Page images and extracted text:

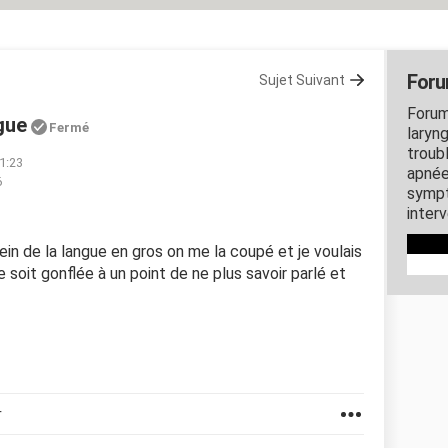
For
Sujet Suivant
Forum
gue
Fermé
laryng
troubl
11:23
apnée
6
sympt
inter
rein de la langue en gros on me la coupé et je voulais
e soit gonflée à un point de ne plus savoir parlé et
r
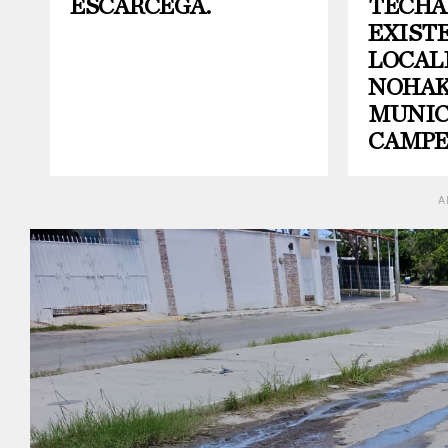
ESCÁRCEGA.
TECHA
EXISTE
LOCAL
NOHAK
MUNIC
CAMP
A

▶ [Work task] What is needed is a word-for-word restatement of the entries, minus any pictures.

▶ [Solved problem]
For
Sujet Suivant
Forum
gue
Fermé
laryng
troubl
11:23
apnée
6
sympt
inter
rein de la langue en gros on me la coupé et je voulais
e soit gonflée à un point de ne plus savoir parlé et
r
ESCÁRCEGA.
TECHA
EXISTE
LOCAL
NOHAK
MUNIC
CAMP
A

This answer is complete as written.